_The data_

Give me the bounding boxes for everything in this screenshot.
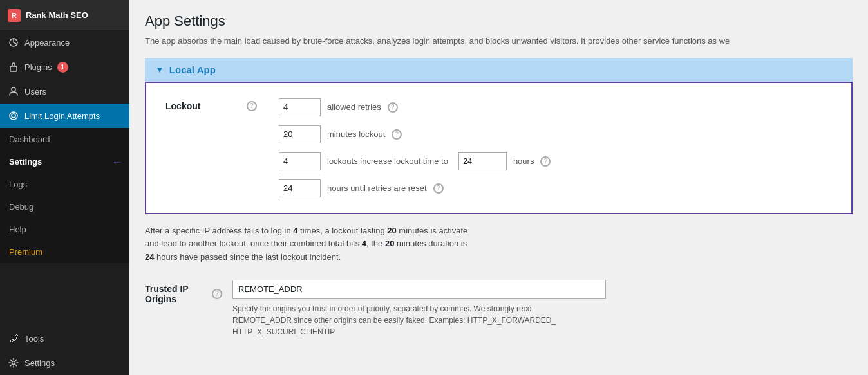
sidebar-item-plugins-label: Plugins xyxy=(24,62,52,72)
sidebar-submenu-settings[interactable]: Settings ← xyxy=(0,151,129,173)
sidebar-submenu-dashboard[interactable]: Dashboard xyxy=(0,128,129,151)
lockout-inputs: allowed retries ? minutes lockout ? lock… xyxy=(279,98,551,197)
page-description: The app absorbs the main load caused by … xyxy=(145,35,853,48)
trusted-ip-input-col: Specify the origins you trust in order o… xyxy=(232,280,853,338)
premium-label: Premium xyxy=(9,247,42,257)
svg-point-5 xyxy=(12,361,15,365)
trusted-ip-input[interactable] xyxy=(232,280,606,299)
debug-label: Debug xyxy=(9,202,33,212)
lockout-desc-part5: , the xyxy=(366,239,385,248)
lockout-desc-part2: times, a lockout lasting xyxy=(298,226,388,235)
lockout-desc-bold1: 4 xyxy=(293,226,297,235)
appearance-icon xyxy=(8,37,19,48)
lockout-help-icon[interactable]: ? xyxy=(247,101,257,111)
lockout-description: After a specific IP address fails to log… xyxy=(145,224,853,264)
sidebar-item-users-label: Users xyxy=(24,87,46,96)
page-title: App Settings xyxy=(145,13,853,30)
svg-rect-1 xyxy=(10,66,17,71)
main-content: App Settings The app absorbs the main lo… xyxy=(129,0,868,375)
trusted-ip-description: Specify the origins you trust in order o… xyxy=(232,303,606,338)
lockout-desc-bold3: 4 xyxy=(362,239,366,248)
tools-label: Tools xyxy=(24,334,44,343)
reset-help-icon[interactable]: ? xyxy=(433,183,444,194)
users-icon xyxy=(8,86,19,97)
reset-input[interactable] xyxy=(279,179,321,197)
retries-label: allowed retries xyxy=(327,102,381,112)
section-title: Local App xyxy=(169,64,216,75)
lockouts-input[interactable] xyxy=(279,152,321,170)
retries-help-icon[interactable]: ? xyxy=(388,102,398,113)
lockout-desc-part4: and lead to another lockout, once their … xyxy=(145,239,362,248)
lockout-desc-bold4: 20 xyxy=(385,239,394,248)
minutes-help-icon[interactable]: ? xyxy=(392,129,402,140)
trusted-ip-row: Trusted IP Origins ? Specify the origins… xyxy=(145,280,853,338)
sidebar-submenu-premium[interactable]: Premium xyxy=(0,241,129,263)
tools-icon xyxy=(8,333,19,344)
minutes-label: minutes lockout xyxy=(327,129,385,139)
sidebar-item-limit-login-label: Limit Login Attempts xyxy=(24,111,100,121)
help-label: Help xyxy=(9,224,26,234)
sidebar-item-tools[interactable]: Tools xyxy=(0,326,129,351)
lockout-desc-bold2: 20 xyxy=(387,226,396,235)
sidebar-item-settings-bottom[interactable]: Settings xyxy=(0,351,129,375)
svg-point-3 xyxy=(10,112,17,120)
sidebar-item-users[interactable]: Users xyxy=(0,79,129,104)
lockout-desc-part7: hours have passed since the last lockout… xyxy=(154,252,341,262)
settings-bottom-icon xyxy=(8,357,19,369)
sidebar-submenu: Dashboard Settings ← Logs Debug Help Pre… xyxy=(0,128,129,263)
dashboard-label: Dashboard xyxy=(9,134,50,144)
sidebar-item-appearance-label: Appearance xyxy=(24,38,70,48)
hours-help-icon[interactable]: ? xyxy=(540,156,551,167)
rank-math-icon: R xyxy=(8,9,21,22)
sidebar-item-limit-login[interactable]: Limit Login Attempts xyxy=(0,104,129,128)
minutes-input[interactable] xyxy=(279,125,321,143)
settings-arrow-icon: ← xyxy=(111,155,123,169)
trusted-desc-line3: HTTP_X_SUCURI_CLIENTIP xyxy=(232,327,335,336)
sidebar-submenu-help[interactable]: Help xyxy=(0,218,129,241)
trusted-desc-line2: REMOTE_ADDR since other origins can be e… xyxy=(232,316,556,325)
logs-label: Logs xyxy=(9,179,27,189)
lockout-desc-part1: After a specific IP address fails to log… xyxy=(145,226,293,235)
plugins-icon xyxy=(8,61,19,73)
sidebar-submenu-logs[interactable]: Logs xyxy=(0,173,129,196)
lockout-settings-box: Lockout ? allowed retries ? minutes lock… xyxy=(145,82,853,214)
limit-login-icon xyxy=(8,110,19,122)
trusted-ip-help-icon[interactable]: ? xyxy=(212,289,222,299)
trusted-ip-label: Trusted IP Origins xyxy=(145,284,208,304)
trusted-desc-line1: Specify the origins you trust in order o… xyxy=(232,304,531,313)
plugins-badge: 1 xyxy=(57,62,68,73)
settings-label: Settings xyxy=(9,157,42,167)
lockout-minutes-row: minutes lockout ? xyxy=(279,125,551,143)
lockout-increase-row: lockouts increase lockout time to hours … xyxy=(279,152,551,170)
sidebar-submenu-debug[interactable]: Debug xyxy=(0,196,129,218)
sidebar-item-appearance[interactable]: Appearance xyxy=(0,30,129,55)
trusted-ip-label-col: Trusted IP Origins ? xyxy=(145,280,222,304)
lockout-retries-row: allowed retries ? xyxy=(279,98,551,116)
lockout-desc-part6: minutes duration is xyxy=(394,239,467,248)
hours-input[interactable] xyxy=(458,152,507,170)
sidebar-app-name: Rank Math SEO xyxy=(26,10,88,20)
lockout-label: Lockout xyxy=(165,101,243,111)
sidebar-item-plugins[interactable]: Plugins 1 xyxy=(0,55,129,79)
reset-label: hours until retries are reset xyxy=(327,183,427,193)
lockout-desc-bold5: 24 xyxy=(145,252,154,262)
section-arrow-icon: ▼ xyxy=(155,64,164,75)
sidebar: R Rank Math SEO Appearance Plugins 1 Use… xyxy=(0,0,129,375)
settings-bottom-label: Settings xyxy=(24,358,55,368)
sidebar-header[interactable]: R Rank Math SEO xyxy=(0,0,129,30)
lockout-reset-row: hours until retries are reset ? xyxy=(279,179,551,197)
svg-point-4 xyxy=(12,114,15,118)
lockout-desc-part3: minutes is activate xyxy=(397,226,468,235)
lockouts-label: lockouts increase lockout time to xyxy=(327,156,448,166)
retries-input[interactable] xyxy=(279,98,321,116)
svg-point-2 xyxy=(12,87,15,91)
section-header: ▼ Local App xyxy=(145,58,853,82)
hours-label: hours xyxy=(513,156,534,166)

---

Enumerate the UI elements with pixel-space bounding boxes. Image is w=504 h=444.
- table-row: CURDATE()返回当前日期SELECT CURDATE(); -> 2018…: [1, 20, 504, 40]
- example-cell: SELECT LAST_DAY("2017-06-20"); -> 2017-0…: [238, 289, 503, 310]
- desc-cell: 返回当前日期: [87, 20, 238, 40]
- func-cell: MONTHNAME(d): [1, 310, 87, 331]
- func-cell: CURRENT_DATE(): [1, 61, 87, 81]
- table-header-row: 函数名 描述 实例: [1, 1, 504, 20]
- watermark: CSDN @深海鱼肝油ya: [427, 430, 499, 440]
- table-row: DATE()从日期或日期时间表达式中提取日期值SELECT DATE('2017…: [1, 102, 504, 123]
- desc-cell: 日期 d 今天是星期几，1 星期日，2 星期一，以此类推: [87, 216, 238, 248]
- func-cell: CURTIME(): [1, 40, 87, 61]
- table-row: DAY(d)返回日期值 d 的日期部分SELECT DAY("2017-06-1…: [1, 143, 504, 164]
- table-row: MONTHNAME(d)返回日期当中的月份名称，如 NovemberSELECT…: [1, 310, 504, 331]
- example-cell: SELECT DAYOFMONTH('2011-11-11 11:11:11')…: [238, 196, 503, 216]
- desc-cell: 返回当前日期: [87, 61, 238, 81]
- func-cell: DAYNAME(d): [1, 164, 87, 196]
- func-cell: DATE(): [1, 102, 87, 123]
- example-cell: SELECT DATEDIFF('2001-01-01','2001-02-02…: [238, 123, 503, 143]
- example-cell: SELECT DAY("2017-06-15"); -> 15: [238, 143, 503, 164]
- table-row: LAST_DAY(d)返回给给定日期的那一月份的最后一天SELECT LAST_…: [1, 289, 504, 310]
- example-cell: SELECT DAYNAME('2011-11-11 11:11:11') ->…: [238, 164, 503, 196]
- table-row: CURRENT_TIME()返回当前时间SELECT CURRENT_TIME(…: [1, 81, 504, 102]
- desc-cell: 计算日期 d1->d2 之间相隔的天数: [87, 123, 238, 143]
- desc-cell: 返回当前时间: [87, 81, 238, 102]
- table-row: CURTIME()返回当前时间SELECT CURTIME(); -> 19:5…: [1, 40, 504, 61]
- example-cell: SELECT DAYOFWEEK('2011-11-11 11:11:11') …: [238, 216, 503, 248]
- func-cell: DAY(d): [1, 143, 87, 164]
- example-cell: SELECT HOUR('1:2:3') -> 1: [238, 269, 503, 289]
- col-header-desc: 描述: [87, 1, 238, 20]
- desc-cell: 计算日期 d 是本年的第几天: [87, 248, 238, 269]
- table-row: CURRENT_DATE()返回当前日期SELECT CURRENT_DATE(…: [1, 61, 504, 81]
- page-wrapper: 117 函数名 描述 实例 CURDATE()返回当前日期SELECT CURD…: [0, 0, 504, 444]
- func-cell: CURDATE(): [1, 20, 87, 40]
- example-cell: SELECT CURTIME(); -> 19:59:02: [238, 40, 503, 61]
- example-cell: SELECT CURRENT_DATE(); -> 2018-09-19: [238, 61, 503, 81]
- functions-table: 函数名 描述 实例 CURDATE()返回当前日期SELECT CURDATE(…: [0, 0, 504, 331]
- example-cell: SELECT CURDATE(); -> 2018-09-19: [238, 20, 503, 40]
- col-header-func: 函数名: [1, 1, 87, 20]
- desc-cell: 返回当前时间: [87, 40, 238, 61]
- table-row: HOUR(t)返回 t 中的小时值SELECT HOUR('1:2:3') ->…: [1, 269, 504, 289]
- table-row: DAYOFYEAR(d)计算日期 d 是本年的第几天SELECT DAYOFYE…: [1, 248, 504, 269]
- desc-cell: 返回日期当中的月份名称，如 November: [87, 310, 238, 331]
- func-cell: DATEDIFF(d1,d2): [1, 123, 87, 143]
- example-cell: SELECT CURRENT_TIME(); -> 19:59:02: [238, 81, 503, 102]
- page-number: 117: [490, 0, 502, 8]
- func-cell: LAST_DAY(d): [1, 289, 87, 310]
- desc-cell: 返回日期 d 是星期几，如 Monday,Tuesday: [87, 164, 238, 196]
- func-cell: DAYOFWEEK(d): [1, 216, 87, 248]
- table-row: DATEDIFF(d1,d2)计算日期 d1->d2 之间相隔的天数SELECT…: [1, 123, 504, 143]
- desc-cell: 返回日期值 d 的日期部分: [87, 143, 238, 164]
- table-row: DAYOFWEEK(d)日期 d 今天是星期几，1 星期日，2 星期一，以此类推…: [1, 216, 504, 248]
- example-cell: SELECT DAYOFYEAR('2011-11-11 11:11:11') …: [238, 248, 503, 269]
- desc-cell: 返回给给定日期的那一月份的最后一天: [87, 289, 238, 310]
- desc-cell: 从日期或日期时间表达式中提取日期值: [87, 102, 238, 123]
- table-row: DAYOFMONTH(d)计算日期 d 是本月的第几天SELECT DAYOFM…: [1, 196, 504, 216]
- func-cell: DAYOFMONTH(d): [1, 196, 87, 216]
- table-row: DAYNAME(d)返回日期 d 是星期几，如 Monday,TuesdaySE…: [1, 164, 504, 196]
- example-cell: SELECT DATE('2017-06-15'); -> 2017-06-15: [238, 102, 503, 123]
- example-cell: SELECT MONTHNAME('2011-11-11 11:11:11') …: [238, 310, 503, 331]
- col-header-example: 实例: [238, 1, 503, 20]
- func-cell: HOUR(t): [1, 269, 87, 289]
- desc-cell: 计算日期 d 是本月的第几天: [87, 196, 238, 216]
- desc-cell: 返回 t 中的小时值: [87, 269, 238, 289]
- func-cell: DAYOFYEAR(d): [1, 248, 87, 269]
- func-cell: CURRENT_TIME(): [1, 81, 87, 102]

_What is expected_
Please state how many lines of the listing contain the string "absorbs". Give only that number.

_Written answer_
2